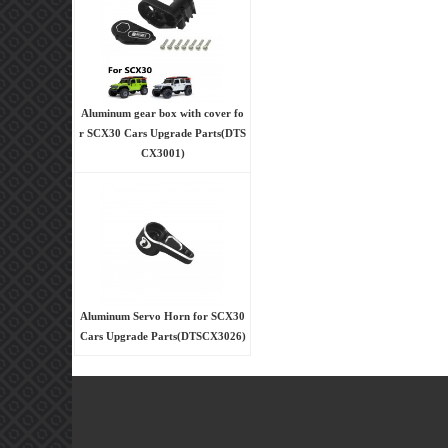
Aluminum gear box with cover fo
r SCX30 Cars Upgrade Parts(DTS
CX3001)
Aluminum Servo Horn for SCX30
Cars Upgrade Parts(DTSCX3026)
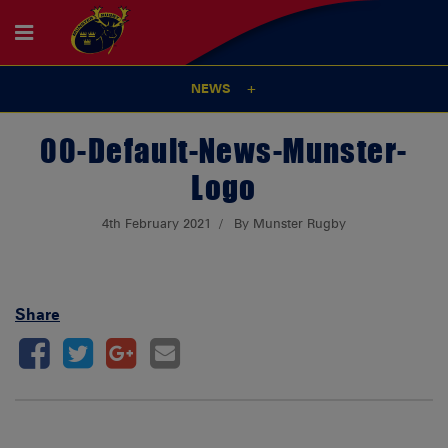
NEWS
00-Default-News-Munster-
Logo
4th February 2021
By Munster Rugby
Share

> **EXERCISE DESCRIPTION**
Check each line of the records above for the string "Aluminum", and report every line that has it.

> **WRITTEN SOLUTION**
Aluminum gear box with cover fo
Aluminum Servo Horn for SCX30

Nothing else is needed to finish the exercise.